I am dreaming and here I am.
I am 8 years old and my parents, Doc and Rita, have driven 12 hours from South Florida to Cleveland, Georgia.
(I had driven to Georgia only once before this and that is a story for a different memoir. The story of my first trip to Atlanta, in 1963, is a sad tale, full of sand and tears. That story will simmer on the stove for some other time.)
We pull into Camp Coleman and there is no sign at the entrance. In 1965 the Klan was still bombing synagogues and churches. There is no UAHC Camp Coleman sign and there are no Jewish stars. No visible signs at all, except for the mile markers my father instructs me to count.
We drive down a dirt road and there it is. Just the Ad Building- what is now called the Misrad. The Administration Building (Misrad) of the camp sits by a lake. I had never seen a summer camp before.
If truth be told, I had never seen a lake, either.
As a child I was fascinated by that lake. I sat by it, dreaming and daydreaming, for hours. Only years later did I discover it had a name, “Lake Shalom”.
And then, it was many years later, when I looked down at the lake from the Ulam Gadol (Elishva), that I realized that the lake was shaped, vaguely, like the state of Israel.
I was only 8 years old the first time I sat by that lake.

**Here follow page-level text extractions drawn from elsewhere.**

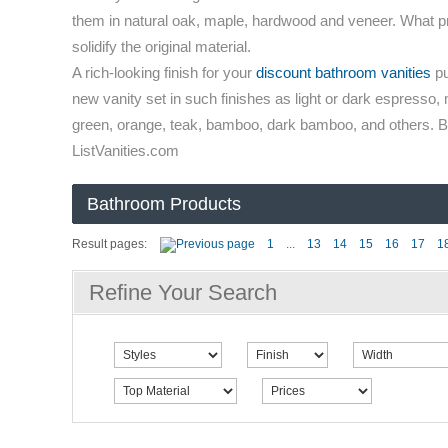
them in natural oak, maple, hardwood and veneer. What prove
solidify the original material.
A rich-looking finish for your
discount bathroom vanities
pu
new vanity set in such finishes as light or dark espresso, 
green, orange, teak, bamboo, dark bamboo, and others. Buy
ListVanities.com
Bathroom Products
Result pages:
1
...
13
14
15
16
17
1
Refine Your Search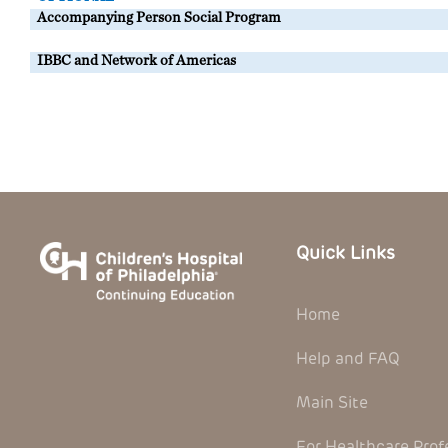
Accompanying Person Social Program
IBBC and Network of Americas
Quick Links
Home
Help and FAQ
Main Site
For Healthcare Prof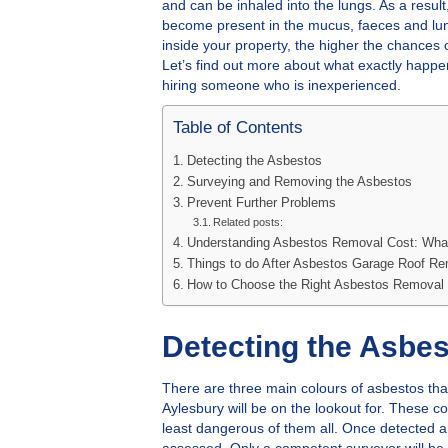
and can be inhaled into the lungs. As a resul
become present in the mucus, faeces and lun
inside your property, the higher the chances 
Let’s find out more about what exactly happe
hiring someone who is inexperienced.
Table of Contents
Detecting the Asbestos
Surveying and Removing the Asbestos
Prevent Further Problems
Related posts:
Understanding Asbestos Removal Cost: Wha
Things to do After Asbestos Garage Roof R
How to Choose the Right Asbestos Removal 
Detecting the Asbe
There are three main colours of asbestos tha
Aylesbury will be on the lookout for. These c
least dangerous of them all. Once detected a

It could have been shaped like Rhode Island for all I knew.
But that lake was not shaped like Rhode Island. The lake was signified, like so many other things at Coleman, Jewishly.
Everything at that camp, outside Cleveland, Georgia, was signified as Jewish. I see that looking back, awakening from the dream of the middle of my middle age.

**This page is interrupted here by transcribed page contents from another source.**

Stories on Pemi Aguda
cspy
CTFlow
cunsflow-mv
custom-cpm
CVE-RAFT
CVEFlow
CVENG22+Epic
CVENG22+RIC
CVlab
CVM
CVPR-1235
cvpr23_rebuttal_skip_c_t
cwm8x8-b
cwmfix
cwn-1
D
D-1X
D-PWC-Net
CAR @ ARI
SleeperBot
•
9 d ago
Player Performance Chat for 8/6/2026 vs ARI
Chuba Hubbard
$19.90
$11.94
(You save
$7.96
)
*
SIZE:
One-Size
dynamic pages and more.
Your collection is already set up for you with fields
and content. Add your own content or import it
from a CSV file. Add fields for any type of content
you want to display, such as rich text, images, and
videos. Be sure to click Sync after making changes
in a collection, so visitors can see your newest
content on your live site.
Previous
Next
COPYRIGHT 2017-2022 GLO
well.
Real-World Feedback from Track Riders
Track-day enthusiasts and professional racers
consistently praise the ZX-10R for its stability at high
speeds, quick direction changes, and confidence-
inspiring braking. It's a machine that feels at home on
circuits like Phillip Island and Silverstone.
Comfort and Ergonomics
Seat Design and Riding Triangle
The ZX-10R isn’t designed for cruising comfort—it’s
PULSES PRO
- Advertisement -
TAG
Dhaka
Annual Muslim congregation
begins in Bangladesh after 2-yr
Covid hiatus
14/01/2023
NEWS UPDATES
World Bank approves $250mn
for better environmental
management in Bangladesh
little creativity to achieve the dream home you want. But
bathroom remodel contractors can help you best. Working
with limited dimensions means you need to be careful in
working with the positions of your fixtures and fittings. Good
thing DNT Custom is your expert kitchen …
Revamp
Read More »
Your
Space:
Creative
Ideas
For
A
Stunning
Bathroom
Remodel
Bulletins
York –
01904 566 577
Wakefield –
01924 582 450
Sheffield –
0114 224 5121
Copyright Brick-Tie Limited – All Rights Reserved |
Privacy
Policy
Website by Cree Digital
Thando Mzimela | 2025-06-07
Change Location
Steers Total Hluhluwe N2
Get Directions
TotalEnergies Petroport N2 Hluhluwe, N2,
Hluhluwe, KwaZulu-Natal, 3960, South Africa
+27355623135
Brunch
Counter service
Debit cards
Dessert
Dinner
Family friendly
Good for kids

The food at Coleman was Jewishly significant. It was blessed in Hebrew. I had never heard Hebrew songs before. In fact, I had never heard the Motzi, the blessing over the bread, either.

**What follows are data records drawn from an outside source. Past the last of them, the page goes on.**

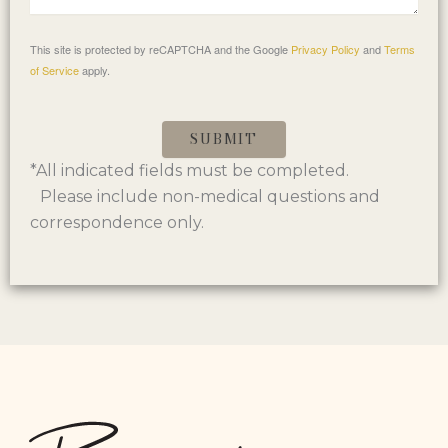
This site is protected by reCAPTCHA and the Google
Privacy Policy
and
Terms
of Service
apply.
SUBMIT
*All indicated fields must be completed.
Please include non-medical questions and
correspondence only.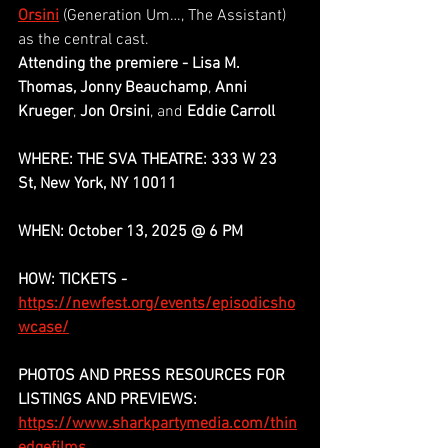
Orsini
(Generation Um…, The Assistant) 
as the central cast.
Attending the premiere - Lisa M. 
Thomas, Jonny Beauchamp
,
 Anni 
Krueger
,
 Jon Orsini
, and
 Eddie Carroll
WHERE: THE SVA THEATRE: 333 W 23 
St, New York, NY 10011
WHEN: October 13, 2025 @ 6 PM
HOW: TICKETS -
https://newfest.org/events/episodicsho
wcase/
PHOTOS AND PRESS RESOURCES FOR 
LISTINGS AND PREVIEWS:
https://www.sharkpartymedia.com/thin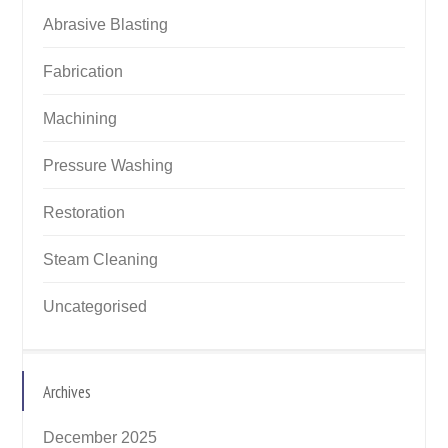
Abrasive Blasting
Fabrication
Machining
Pressure Washing
Restoration
Steam Cleaning
Uncategorised
Archives
December 2025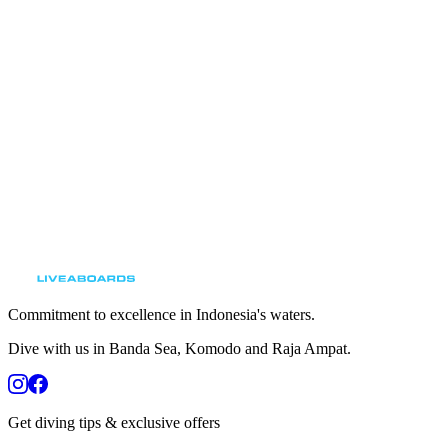
Browse our upcoming liveaboard trips and secure
your spot on Indonesia’s finest diving vessel.
View Upcoming Trips
Commitment to excellence in Indonesia's waters.
Dive with us in Banda Sea, Komodo and Raja Ampat.
Get diving tips & exclusive offers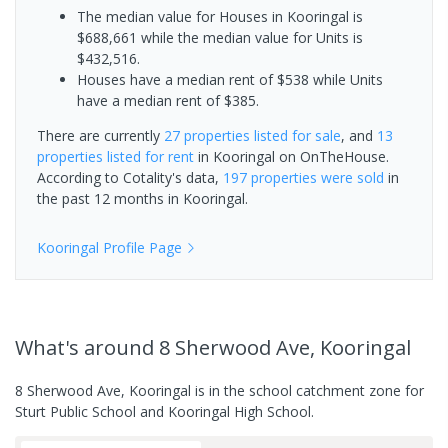
The median value for Houses in Kooringal is
$688,661 while the median value for Units is
$432,516.
Houses have a median rent of $538 while Units
have a median rent of $385.
There are currently
27 properties
listed for sale
, and
13
properties
listed for rent
in
Kooringal
on OnTheHouse.
According to Cotality's data,
197 properties
were sold
in
the past 12 months in
Kooringal
.
Kooringal
Profile Page
What's
around 8 Sherwood Ave, Kooringal
8 Sherwood Ave, Kooringal is in the school catchment zone for
Sturt Public School and Kooringal High School.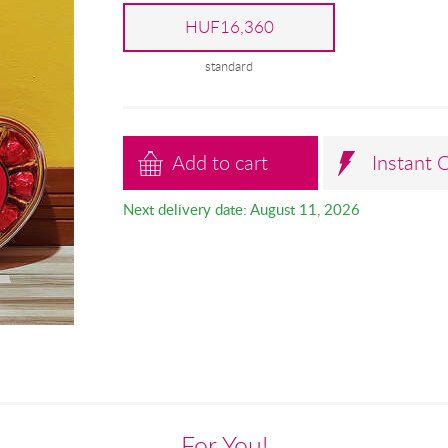
HUF16,360
standard
Add to cart
Instant 
Next delivery date: August 11, 2026
For You!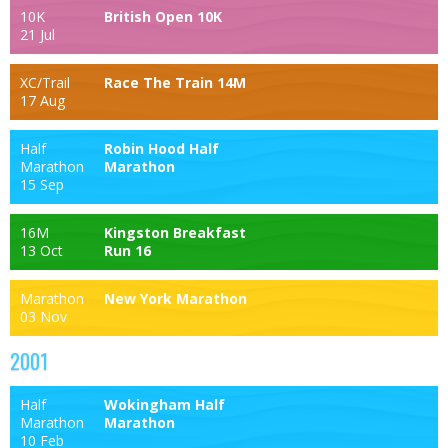
10K
British Open 10K
21 Jul
XC/Trail
Race The Train 14M
17 Aug
Half
Robin Hood Half
Marathon
Marathon
15 Sep
16M
Kingston Breakfast
13 Oct
Run 16
Marathon
New York Marathon
03 Nov
2001
Half
Wokingham Half
Marathon
Marathon
10 Feb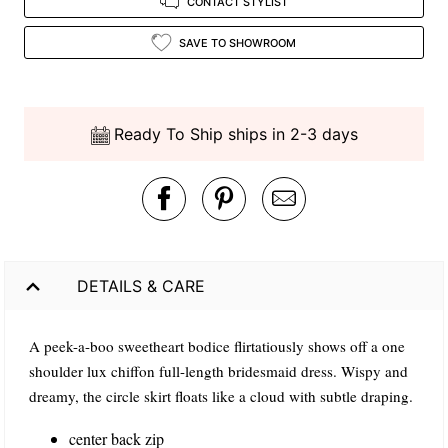
CONTACT STYLIST
SAVE TO SHOWROOM
Ready To Ship ships in 2-3 days
DETAILS & CARE
A peek-a-boo sweetheart bodice flirtatiously shows off a one
shoulder lux chiffon full-length bridesmaid dress. Wispy and
dreamy, the circle skirt floats like a cloud with subtle draping.
center back zip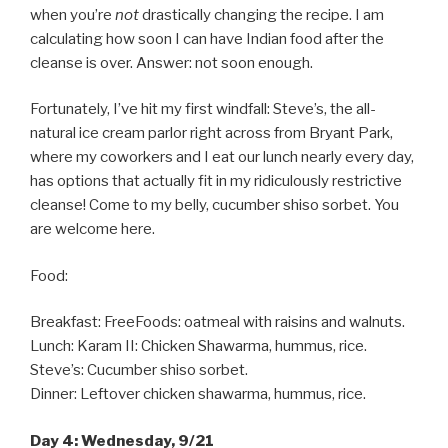
when you’re
not
drastically changing the recipe. I am
calculating how soon I can have Indian food after the
cleanse is over. Answer: not soon enough.
Fortunately, I’ve hit my first windfall: Steve’s, the all-
natural ice cream parlor right across from Bryant Park,
where my coworkers and I eat our lunch nearly every day,
has options that actually fit in my ridiculously restrictive
cleanse! Come to my belly, cucumber shiso sorbet. You
are welcome here.
Food:
Breakfast: FreeFoods: oatmeal with raisins and walnuts.
Lunch: Karam II: Chicken Shawarma, hummus, rice.
Steve’s: Cucumber shiso sorbet.
Dinner: Leftover chicken shawarma, hummus, rice.
Day 4: Wednesday, 9/21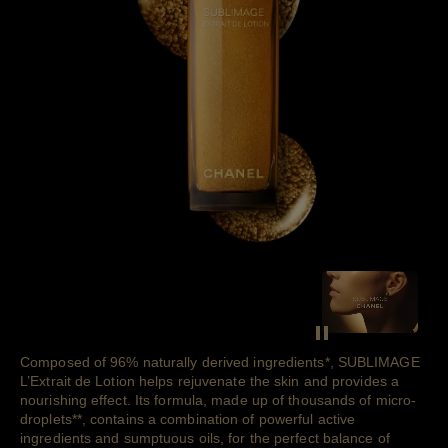
SEE THE FIL
Pause decorative v
Composed of 96% naturally derived
ingredients
*
, SUBLIMAGE
L’Extrait de Lotion helps rejuvenate the skin and provides a
nourishing effect. Its formula, made up of thousands of
micro-
droplets
**
, contains a combination of powerful active
ingredients and sumptuous oils, for the perfect balance of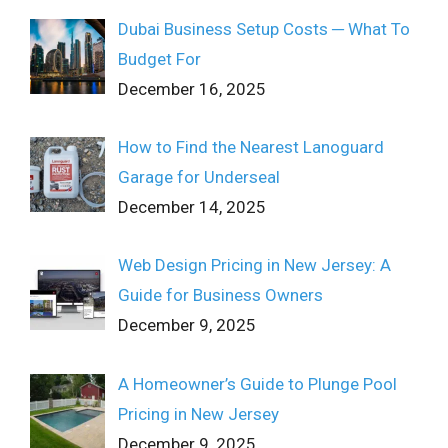
Dubai Business Setup Costs ─ What To
Budget For
December 16, 2025
How to Find the Nearest Lanoguard
Garage for Underseal
December 14, 2025
Web Design Pricing in New Jersey: A
Guide for Business Owners
December 9, 2025
A Homeowner’s Guide to Plunge Pool
Pricing in New Jersey
December 9, 2025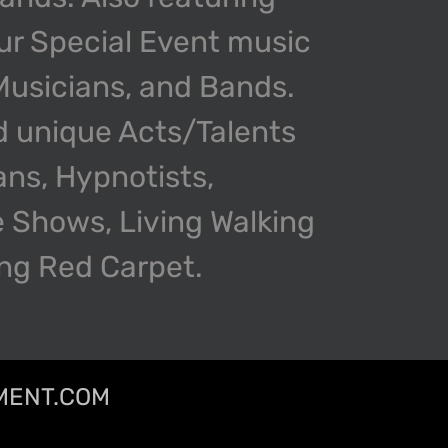
our Special Event music
 Musicians, and Bands.
d unique Acts/Talents
ans, Hypnotists,
 Shows, Living Walking
ing Red Carpet.
MENT.COM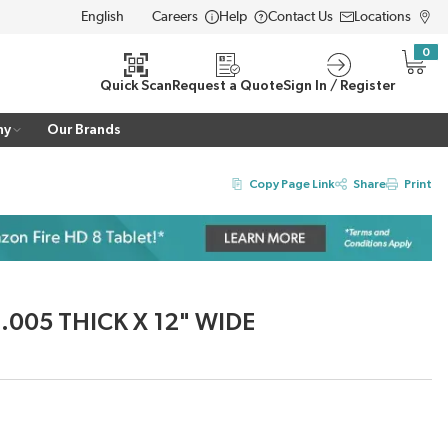
Careers
Help
Contact Us
Locations
LANGUAGE
0
{0} i
Quick Scan
Request a Quote
Sign In / Register
ny
Our Brands
Copy Page Link
Share
Print
 .005 THICK X 12" WIDE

I had been the only Jewish 3rd grader at Sunset Elementary School, in Ft. Lauderdale. No one at the school cafeteria in 1965 blessed their lunch room meals. And no one, I am sure, sang the Motzi at my gentile school.
But that first summer at Coleman everyone in the dining hall was Jewish. As I looked up and down the lunch room bench, at Coleman, it suddenly occurred to me that everyone was Jewish. And everyone that first summer I spent at camp sang the motzi.
Looking back, I guess that hearing that Motzi must have changed my life, in ways germane, but ineluctable and inchoate to me then.
Looking back, I see that 8 year old who returned home from that first summer at camp. I see him, small for his age- in fact, small for any age. I see that young boy, now in the fourth grade, singing the Motzi at every lunchtime, for many years to come. Singing Jewishly wherever he went.
Jew-less in Gaza, as the poet sings.
That young child sang the Hebrew blessings out loud and unashamedly during the final years of elementary school. He sang off key, but at least with gusto.
For fifty years, that little boy has sung the same Hebrew melodies that he learned fifty years ago. Now he is 58, but yen he was only 8 years old.
And now, both late at night and early in the morning, dreaming and awake, the melody of those Hebrew songs come back to him.
I know those Jewish melodies still sound on and on and on. I know, because I hear them still.
No matter whether I am dreaming, or awake.